Patricia Vaidulas is a certified and licensed Five Element acupuncturist and massage therapist. The Five Element theory is an integrated system of acupuncture that gathers protocols from Korean, Japanese, and Chinese modalities. Vaidulas’ practice has steadily evolved to include acupuncture and different forms of bodywork, incorporating techniques such as fascial stretch therapy, meridian-based massage, zero balancing, cupping, and other therapeutic tools.
Five-Point Ear Acupuncture Clinic
Acupuncture is typically done through individual appointments, but VCM offers a weekly Five-Point Ear Acupuncture Clinic for those who are curious or in need of a tune-up. The clinic is held every Monday night at 6 pm. Following the National Acupuncture Detox Association protocol, the Five-Point treatment helps many issues, including stress relief, anxiety, pain reduction, and detox from alcohol, drugs, sugar, or tobacco, and much more. The 45-minute session costs $22 online or $20 cash or checks only at the door. Socially distanced in VCM’s big, beautiful gym, COVID protocols are followed. Any Martha’s Vineyard veteran can attend the Monday night clinic free of charge. Online reservations are required: visit vcmpt.com/upcoming-events.
Community service clinic
Although not publicly advertised, under the direction of Ty Romijn, VCM has established a service clinic to provide Five-Point Ear Acupuncture to our essential workers.
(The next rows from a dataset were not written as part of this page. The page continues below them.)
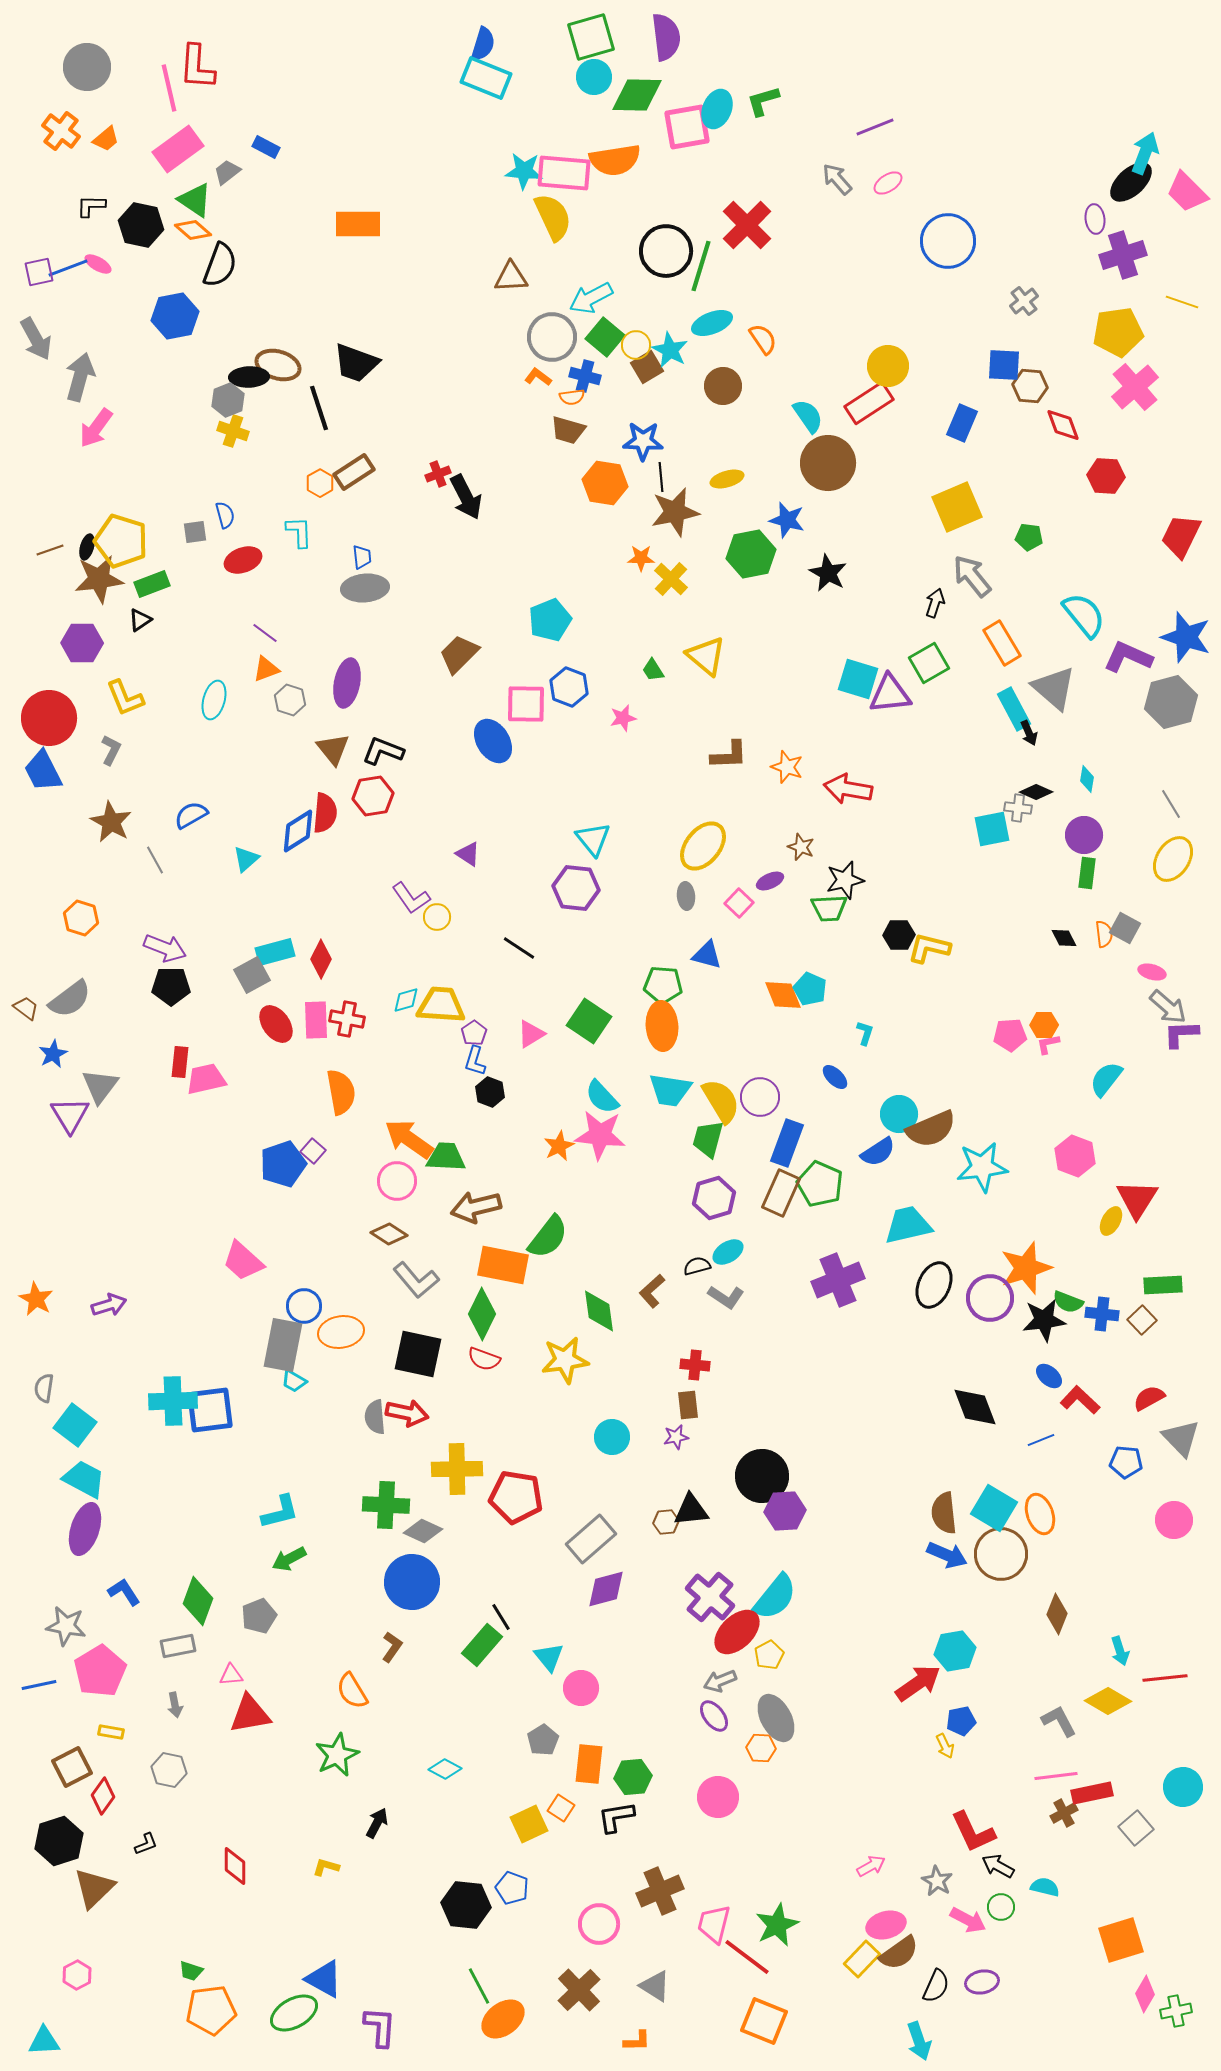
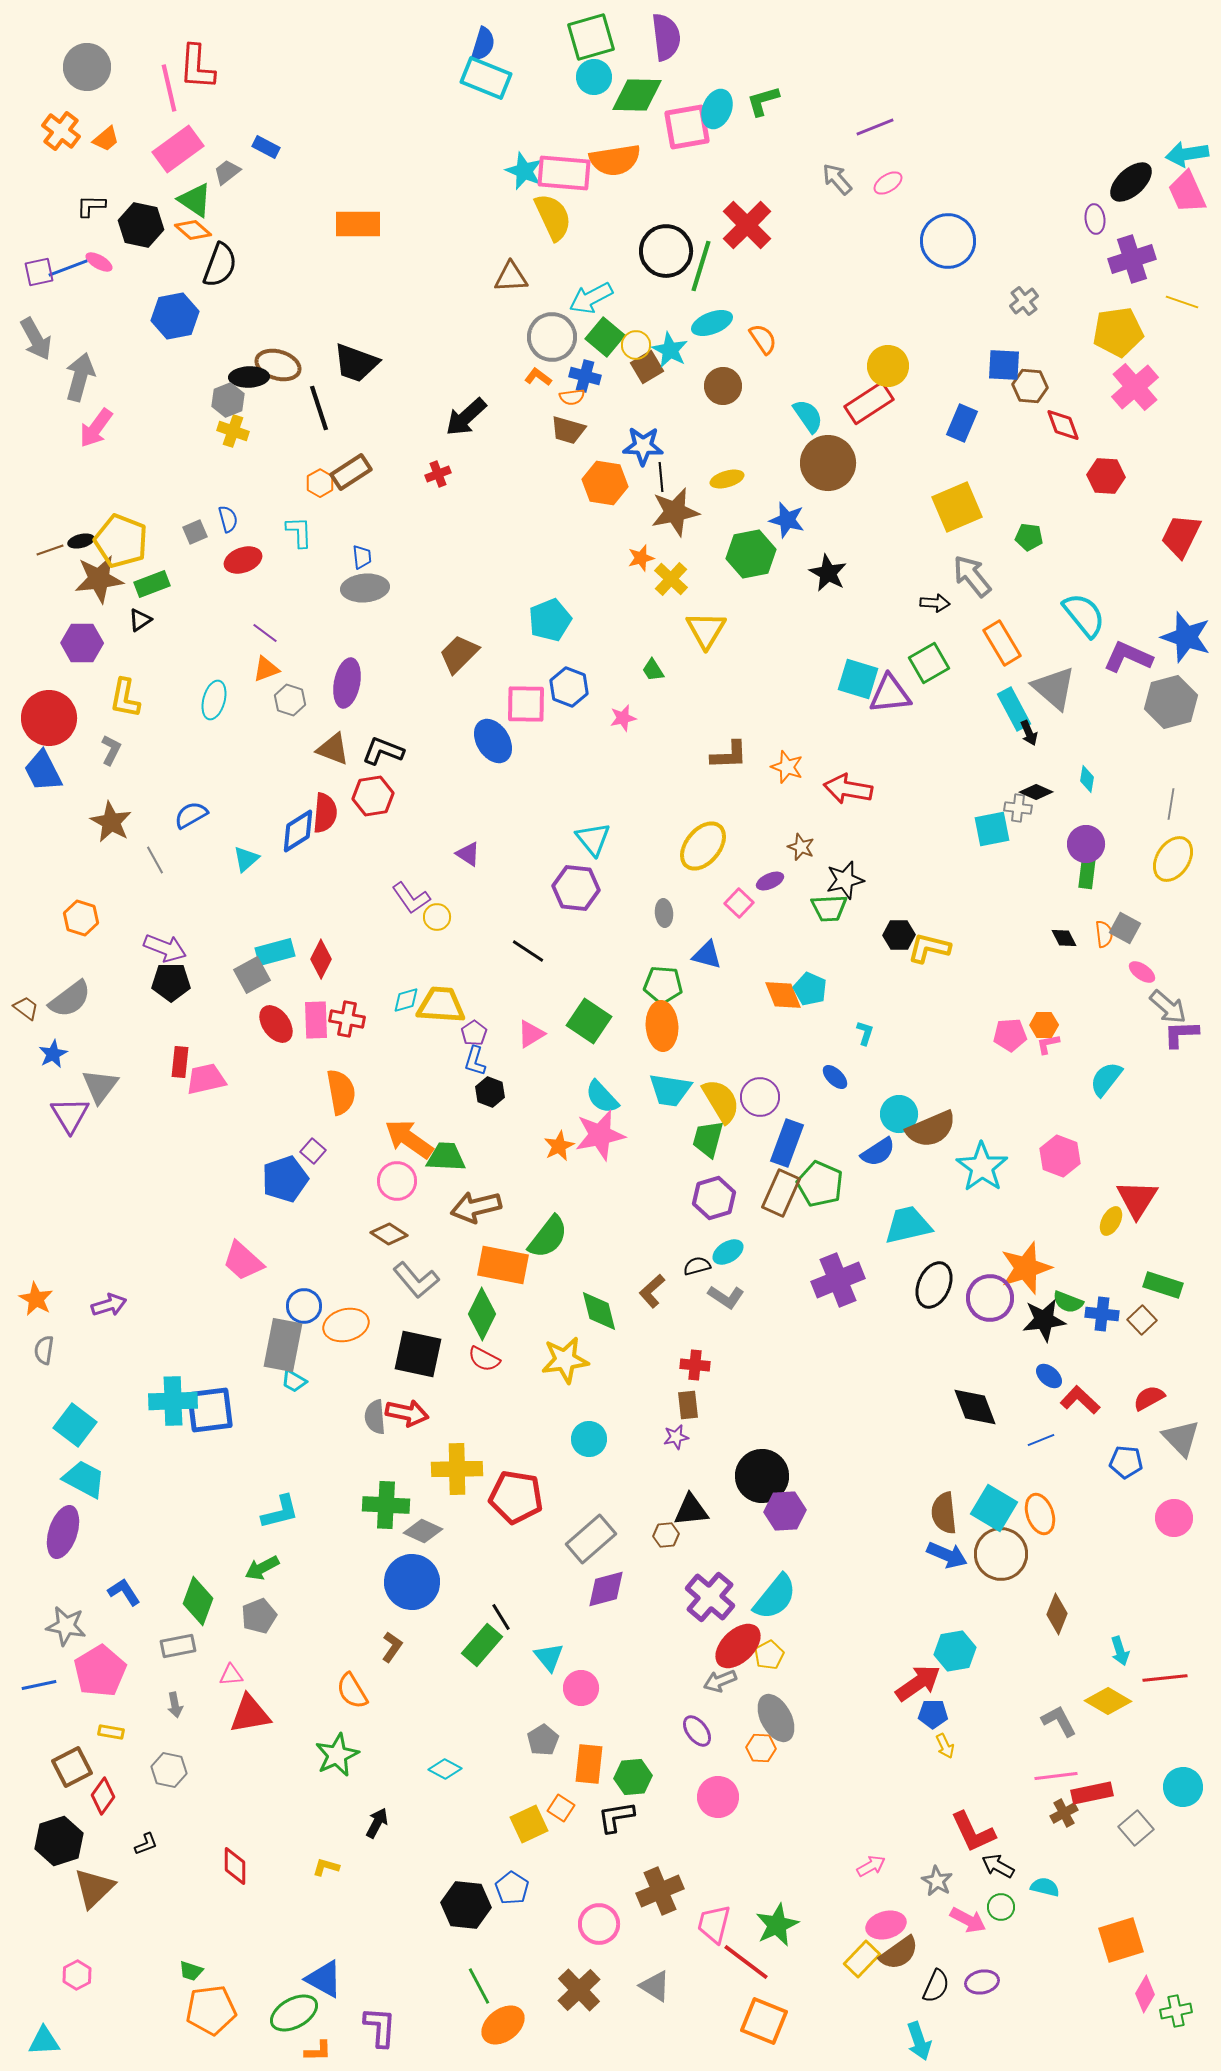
cyan arrow at (1145, 153): moved 42 px right, 1 px down; rotated 120 degrees counterclockwise
cyan star at (524, 171): rotated 18 degrees clockwise
pink trapezoid at (1187, 192): rotated 21 degrees clockwise
purple cross at (1123, 255): moved 9 px right, 4 px down
pink ellipse at (98, 264): moved 1 px right, 2 px up
blue star at (643, 441): moved 5 px down
brown rectangle at (354, 472): moved 3 px left
black arrow at (466, 497): moved 80 px up; rotated 75 degrees clockwise
blue semicircle at (225, 515): moved 3 px right, 4 px down
gray square at (195, 532): rotated 15 degrees counterclockwise
yellow pentagon at (121, 541): rotated 4 degrees clockwise
black ellipse at (87, 547): moved 6 px left, 6 px up; rotated 60 degrees clockwise
orange star at (641, 558): rotated 16 degrees counterclockwise
black arrow at (935, 603): rotated 76 degrees clockwise
yellow triangle at (706, 656): moved 26 px up; rotated 21 degrees clockwise
yellow L-shape at (125, 698): rotated 33 degrees clockwise
brown triangle at (333, 749): rotated 30 degrees counterclockwise
gray line at (1171, 804): rotated 40 degrees clockwise
purple circle at (1084, 835): moved 2 px right, 9 px down
gray ellipse at (686, 896): moved 22 px left, 17 px down
black line at (519, 948): moved 9 px right, 3 px down
pink ellipse at (1152, 972): moved 10 px left; rotated 20 degrees clockwise
black pentagon at (171, 986): moved 4 px up
pink star at (600, 1135): rotated 18 degrees counterclockwise
pink hexagon at (1075, 1156): moved 15 px left
blue pentagon at (283, 1164): moved 2 px right, 15 px down
cyan star at (982, 1167): rotated 30 degrees counterclockwise
green rectangle at (1163, 1285): rotated 21 degrees clockwise
green diamond at (599, 1311): rotated 6 degrees counterclockwise
orange ellipse at (341, 1332): moved 5 px right, 7 px up; rotated 6 degrees counterclockwise
red semicircle at (484, 1359): rotated 8 degrees clockwise
gray semicircle at (44, 1388): moved 38 px up
cyan circle at (612, 1437): moved 23 px left, 2 px down
pink circle at (1174, 1520): moved 2 px up
brown hexagon at (666, 1522): moved 13 px down
purple ellipse at (85, 1529): moved 22 px left, 3 px down
green arrow at (289, 1559): moved 27 px left, 9 px down
red ellipse at (737, 1632): moved 1 px right, 14 px down
purple ellipse at (714, 1716): moved 17 px left, 15 px down
blue pentagon at (961, 1721): moved 28 px left, 7 px up; rotated 12 degrees clockwise
blue pentagon at (512, 1888): rotated 12 degrees clockwise
red line at (747, 1957): moved 1 px left, 5 px down
orange ellipse at (503, 2019): moved 6 px down
orange L-shape at (637, 2041): moved 319 px left, 10 px down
Since November 2020, the acupuncture team has donated its time to hold free two-hour Five-Point Ear Acupuncture Clinics for the employees of the Martha’s Vineyard Public Schools, Martha’s Vineyard Hospital, local grocery stores, veterans, and first responders. The next service clinic will be for all Island nurses, in honor of National Nurses Day on May 6. All services are provided free of charge.